# Anyone got a 3lb Chi and a 6lb Chi?



## Pixie Luna (Jan 11, 2011)

Looking at the weight growth charts, Luna may be 6lbs fully grown (Pixie 3-3 1/2 lb)
Just wondering if anyone had 2 of their Chi's at 3 and 6lb could post a photo of them together?  Id love to see the difference I have no expierience with Chi sizes and cant imagine if thats a big difference or hardly noticible.


----------



## MChis (Oct 13, 2009)

No 3 pounders here but here is a pic I snapped the other day of a few of my pups. Mari & Maxie (2 left) are both around 4.5lbs. Milo & Matilda (2 right) are 7 & 8lbs. So there is a difference...but not huge really. Saying that it all depends on body structure. Milo & Matilda appear to be the same size...but there is 1lb difference (more actually as Matilda is just under 7lbs & Milo just over 8lbs) so there are lots of factors that play into what different weights LOOK like....if that makes sense.


----------



## Pixie Luna (Jan 11, 2011)

Ha awww what a great photo! :hello1:
Yeah thats what I was wondering, as with humans - 2 people can be the same weight but depending on their body structure can look totally different. 
Really interesting to see weights/heights can vary with Chi's I never knew they were so varied


----------



## jesuschick (Dec 5, 2010)

Blondie87 (Codi) does and they are litter mates!! Check out some of her posts. She posts really good pictures of her girls and it is easy to see the size difference. 

Mine are 3.6 lbs. and 3.7 lbs. and they look VERY different body wise. One is tall, long and thin, the other a bit shorter and fuller. I have often commented that body type makes a real difference. Especially when it is in such a small breed like ours.


----------



## LucyChi (Aug 11, 2010)

I think just like people weight can be deceiving. 
My chiweenie, is 4lbs and looks so tiny, my chi, is also 4lbs and has this thick neck, she's very blocky. You would never guess they are the same weight. 

Same thing with me. When I was dancing (ballet when I was young) I weighed 155lbs and only wore a size 1. Everyone was always shocked at my weight, but I just carry well. I wont even say what I weigh now, I'd be embarrassed. ha ha.


----------



## Audreybabypup (Sep 14, 2010)

MChis said:


> No 3 pounders here but here is a pic I snapped the other day of a few of my pups. Mari & Maxie (2 left) are both around 4.5lbs. Milo & Matilda (2 right) are 7 & 8lbs. So there is a difference...but not huge really. Saying that it all depends on body structure. Milo & Matilda appear to be the same size...but there is 1lb difference (more actually as Matilda is just under 7lbs & Milo just over 8lbs) so there are lots of factors that play into what different weights LOOK like....if that makes sense.

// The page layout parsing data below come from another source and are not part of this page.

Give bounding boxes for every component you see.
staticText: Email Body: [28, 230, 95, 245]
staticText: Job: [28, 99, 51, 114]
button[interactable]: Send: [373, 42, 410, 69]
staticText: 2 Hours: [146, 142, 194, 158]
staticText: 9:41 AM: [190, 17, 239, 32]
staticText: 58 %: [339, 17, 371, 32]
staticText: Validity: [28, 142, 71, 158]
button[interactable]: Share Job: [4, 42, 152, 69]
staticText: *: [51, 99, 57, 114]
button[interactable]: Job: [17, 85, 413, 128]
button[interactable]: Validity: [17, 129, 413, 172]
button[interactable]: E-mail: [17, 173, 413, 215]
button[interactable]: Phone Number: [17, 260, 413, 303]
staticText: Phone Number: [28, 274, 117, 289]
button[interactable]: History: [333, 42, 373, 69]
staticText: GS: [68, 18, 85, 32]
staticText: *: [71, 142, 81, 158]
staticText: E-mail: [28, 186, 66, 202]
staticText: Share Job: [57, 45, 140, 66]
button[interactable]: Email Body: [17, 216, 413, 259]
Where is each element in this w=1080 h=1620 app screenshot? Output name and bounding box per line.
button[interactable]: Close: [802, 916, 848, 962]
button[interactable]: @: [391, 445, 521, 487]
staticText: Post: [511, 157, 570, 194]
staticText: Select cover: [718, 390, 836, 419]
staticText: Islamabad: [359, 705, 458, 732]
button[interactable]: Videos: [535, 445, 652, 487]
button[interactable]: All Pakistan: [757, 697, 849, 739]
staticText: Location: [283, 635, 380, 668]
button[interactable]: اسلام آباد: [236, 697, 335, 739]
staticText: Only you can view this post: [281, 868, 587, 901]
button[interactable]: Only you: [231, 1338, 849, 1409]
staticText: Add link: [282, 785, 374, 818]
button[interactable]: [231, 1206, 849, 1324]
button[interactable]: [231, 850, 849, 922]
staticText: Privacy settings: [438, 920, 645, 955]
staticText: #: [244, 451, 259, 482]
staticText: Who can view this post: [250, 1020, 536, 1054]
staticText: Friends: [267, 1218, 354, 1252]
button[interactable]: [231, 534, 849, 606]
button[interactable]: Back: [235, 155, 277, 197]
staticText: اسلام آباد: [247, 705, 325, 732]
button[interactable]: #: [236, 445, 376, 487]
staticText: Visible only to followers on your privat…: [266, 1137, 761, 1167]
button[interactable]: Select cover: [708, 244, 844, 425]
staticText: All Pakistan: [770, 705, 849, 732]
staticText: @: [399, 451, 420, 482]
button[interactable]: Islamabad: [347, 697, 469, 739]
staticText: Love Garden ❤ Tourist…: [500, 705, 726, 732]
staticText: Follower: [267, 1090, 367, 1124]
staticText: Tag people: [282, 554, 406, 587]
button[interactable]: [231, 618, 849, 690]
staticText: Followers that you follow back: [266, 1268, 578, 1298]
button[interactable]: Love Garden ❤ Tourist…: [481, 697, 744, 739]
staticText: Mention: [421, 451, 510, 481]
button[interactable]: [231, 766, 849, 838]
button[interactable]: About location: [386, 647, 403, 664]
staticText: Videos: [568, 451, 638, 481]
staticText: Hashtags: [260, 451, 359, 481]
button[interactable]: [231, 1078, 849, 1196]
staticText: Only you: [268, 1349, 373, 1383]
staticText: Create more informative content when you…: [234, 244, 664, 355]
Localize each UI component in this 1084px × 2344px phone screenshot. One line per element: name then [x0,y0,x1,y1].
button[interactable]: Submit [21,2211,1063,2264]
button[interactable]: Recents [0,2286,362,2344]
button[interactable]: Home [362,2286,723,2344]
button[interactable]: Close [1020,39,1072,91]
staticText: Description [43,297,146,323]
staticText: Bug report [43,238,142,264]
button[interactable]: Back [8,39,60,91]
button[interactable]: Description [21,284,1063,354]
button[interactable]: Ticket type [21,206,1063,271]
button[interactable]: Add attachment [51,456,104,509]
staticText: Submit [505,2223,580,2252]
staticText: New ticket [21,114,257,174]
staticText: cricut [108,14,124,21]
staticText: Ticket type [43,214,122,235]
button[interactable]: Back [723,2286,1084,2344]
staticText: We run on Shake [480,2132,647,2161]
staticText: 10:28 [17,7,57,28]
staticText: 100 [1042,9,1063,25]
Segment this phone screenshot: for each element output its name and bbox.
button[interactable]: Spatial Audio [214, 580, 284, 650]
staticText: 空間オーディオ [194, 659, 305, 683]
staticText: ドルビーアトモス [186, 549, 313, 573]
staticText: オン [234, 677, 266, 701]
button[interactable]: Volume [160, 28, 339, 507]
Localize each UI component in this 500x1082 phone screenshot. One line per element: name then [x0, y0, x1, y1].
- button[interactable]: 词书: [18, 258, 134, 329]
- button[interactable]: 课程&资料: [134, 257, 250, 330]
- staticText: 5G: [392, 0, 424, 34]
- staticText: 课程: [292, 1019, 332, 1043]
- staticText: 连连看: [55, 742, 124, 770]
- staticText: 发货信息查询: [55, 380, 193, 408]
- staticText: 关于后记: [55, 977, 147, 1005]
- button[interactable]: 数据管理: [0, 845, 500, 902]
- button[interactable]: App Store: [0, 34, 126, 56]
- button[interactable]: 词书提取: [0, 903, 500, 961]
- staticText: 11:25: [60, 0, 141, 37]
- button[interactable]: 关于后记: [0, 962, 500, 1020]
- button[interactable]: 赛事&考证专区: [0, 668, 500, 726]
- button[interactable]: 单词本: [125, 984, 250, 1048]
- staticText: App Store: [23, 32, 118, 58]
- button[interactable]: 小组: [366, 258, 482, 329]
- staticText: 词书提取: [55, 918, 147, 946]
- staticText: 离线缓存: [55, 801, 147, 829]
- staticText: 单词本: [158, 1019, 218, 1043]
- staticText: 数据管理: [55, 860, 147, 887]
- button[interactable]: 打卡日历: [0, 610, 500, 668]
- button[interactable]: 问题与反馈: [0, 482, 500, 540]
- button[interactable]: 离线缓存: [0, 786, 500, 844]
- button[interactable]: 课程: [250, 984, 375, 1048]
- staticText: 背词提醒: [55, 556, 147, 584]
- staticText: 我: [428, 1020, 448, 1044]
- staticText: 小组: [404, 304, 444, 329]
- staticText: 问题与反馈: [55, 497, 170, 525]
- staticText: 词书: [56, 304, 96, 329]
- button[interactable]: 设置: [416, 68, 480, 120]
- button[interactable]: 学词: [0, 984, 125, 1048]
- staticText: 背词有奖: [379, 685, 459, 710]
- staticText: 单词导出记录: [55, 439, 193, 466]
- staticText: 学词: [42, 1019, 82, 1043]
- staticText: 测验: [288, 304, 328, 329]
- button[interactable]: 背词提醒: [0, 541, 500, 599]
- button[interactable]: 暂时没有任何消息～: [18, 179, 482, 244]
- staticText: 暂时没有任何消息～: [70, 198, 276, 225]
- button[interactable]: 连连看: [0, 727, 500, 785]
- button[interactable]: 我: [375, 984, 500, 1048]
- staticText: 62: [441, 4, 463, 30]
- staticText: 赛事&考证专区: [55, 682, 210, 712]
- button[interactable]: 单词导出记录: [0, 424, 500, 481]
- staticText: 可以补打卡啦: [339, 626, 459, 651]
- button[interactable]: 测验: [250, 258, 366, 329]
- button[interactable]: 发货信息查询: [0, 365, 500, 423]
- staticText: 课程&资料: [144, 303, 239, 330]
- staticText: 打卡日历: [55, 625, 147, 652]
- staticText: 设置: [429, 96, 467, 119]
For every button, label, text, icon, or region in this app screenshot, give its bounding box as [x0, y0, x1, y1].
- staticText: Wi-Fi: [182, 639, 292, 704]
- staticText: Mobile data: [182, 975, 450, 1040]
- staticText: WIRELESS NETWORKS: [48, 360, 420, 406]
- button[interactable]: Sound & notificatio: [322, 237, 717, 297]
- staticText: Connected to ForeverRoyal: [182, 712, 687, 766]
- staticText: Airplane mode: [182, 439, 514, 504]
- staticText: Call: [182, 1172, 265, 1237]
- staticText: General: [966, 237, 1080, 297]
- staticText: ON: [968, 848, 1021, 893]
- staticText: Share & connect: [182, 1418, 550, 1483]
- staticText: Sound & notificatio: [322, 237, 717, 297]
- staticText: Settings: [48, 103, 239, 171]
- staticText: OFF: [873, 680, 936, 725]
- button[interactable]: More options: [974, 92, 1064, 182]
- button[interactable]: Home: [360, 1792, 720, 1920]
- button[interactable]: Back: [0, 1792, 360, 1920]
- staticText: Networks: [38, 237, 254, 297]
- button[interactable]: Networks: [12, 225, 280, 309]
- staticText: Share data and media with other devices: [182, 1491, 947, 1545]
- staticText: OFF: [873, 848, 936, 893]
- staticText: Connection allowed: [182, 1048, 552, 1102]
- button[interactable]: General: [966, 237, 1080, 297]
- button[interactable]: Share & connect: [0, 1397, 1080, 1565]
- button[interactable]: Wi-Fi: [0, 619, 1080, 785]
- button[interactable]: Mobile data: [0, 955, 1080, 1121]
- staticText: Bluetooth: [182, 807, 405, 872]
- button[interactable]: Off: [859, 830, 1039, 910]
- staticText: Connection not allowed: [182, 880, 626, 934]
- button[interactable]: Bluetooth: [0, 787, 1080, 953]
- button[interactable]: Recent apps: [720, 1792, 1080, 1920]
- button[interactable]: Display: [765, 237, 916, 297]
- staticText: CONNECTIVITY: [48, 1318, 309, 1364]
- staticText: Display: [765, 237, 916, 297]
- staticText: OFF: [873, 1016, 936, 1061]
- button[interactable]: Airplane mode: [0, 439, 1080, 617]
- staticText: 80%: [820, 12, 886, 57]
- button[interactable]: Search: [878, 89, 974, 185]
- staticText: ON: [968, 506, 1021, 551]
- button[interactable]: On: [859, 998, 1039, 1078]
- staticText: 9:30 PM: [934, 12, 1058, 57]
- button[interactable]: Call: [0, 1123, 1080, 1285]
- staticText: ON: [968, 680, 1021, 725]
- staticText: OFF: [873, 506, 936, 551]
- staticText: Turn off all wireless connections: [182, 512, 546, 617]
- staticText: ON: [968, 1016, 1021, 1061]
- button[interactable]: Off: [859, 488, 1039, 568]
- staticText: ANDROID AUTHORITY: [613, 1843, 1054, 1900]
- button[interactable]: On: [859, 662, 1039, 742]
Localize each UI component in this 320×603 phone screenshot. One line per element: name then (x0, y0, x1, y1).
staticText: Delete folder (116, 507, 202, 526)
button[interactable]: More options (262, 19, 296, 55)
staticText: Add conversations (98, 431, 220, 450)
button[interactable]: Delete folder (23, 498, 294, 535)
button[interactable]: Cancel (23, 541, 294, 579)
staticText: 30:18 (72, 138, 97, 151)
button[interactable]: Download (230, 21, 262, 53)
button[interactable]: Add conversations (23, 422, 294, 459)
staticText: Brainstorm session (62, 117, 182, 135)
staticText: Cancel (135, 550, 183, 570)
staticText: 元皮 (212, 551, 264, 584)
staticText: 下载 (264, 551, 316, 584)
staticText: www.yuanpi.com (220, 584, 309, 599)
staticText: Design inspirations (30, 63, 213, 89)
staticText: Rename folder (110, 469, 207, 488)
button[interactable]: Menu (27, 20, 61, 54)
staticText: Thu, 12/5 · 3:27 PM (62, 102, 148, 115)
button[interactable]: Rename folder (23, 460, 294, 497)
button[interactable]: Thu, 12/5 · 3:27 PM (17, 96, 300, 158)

Matilda looks so much like my Audrey Lyn. They have the same lean structure but Audrey is only 4 pounds 5ounces.


----------



## svdreamer (Feb 20, 2010)

I have one that is almost 3 pounds and one that is almost 6 pounds. (Ignore the dirty floor, I've been so busy lately, I haven't swept it up yet.)
Twiggy and Delilah


----------



## TLI (Sep 3, 2008)

Mine start at almost 2 lbs. to a lil over 4 lbs. You can see a size difference in all of them based on their weight. Jade being the smallest, next Gia, then Lexie, then Chance.


----------



## 20887 (Mar 16, 2011)

Lion weighs 6 lbs, Penny weighs about 4. Penny is very stocky, so she is heavier than she looks!


----------



## TLI (Sep 3, 2008)

Tried to find some pics to help show the difference in my guys sizes. 

Anyway, Lexie & Chance's size difference is mostly just him being fuller than her. He is only a hair taller, and a hair longer. You could see better without them having clothes on, but I can't find any pics of them standing right next to each other like this other than this one. I have to surf through like 5,000 pics. :lol:

Lexie weighs about 3 lbs. 9 to 10 oz., Chance weighs about 4 lbs. 3 to 4 oz. 










Gia was looking down in this pic, so again, not the best pic to tell the size difference, but the first one I came across of them side by side. 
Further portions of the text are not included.